Lorsqu'on s'engage dans la lecture de ce livre, on ne part pas pour une
petite promenade tranquille mais pour une grande pérégrination dans les espaces du
nord du Middle West et de la Californie, avec même une incursion au Sud de la Floride. Ce
roman opère également une plongée vertigineuse dans l'histoire des
Etats-Unis depuis plus d'un siècle ; plus particulièrement à
l'époque des guerres contre les peuples indiens entreprises à la fin du
XIXe siècle. Il montre que les plaies anciennes de l'Amérique sont
toujours vivaces.
Nous sommes en 1986 dans une ferme prospère du Nebraska, avec ses chevaux, ses chiens, ses
oies mais aussi ses serpents et ses coyotes qui rodent aux alentours. Dalva est une
Américaine de 45 ans, belle, toujours active, toujours prête à monter sur sa
jument pour un long périple, toujours prête à prendre un avion pour New York ou
San Francisco pour régler un problème ou prendre un emploi. Elle a " un
huitième de sang indien " dans les veines. Sa mère Naomi a grandi dans une
famille pauvre pendant la Dépression des années trente et elle a épousé
un fermier en partie d'origine indienne qui s'est maintenu à flots et est devenu
riche. Le père de Dalva est mort pendant la guerre de Corée.

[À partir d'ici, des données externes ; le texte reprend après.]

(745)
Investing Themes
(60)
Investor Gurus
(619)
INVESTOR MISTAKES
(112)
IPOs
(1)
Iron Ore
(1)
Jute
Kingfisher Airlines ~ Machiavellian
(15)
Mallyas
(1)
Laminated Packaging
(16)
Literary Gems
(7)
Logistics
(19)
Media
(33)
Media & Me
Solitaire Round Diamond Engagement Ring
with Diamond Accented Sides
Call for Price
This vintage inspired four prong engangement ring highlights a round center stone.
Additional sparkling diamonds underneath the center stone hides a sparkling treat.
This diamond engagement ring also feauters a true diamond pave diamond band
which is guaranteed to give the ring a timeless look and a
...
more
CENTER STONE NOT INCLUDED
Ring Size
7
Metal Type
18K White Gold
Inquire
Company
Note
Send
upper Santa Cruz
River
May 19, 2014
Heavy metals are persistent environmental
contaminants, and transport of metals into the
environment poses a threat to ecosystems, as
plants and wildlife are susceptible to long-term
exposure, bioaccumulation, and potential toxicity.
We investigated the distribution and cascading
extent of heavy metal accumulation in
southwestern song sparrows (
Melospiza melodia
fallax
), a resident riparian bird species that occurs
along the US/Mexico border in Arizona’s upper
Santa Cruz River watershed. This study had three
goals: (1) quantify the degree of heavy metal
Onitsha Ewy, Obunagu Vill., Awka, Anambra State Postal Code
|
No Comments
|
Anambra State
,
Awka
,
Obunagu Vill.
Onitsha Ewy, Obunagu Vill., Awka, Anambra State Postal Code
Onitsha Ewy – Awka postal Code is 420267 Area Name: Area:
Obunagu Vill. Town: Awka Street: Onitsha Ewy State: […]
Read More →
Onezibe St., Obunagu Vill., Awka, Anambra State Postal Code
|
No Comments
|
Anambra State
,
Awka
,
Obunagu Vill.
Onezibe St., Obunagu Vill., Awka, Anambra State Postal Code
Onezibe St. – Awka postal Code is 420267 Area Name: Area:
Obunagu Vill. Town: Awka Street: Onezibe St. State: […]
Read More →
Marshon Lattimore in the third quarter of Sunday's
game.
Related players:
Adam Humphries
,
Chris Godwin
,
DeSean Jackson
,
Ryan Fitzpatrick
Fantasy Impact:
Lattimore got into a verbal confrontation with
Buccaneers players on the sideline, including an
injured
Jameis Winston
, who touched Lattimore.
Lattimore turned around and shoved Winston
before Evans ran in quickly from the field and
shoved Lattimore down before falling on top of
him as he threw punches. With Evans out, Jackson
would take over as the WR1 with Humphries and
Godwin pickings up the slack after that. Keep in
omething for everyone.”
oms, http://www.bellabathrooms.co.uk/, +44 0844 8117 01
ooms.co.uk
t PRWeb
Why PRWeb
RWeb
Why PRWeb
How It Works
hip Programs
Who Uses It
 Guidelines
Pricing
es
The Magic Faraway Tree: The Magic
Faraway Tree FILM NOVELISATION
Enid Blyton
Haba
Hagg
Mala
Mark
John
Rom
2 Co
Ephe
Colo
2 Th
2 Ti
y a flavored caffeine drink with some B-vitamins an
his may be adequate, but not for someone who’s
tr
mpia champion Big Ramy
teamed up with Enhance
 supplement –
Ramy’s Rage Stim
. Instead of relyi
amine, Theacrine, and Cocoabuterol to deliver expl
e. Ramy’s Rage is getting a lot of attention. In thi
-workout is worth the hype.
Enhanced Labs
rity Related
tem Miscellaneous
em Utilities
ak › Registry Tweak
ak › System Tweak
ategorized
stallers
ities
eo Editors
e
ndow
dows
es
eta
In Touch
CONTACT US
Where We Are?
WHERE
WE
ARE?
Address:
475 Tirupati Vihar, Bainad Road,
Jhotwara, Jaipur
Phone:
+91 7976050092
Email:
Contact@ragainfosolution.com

Dalva a exercé plusieurs métiers surtout sociaux en milieu urbain. Les horreurs
d'une société détraquée par le pouvoir de l'argent et la
misère qu'il entraîne, elle connaît de première main. Un de ses
employeurs donne cette appréciation sur elle : " femme énergique, efficace et
chaleureuse, dépourvue de toute qualité de chef. " A un moment de sa vie, Dalva
porte cette appréciation sur elle-même : " j'étais trop impulsive et
uniquement préoccupée du présent ; moyennant quoi je me
désintéressais vite de toute stratégie globale. " (page 345).
Plusieurs quêtes douloureuses sont menées en parallèle : pour Dalva, celle du
jeune Indien, Duane, qu'elle a aimé passionnément et celle du fils qu'elle
avait eu avec lui à l'âge de seize ans, abandonné à une famille
adoptive. Michael, universitaire cynique, alcoolique et drôle, mène
l'enquête sur le passé sioux de la famille de Dalva, jalousement
préservé jusqu'alors des curiosités malsaines.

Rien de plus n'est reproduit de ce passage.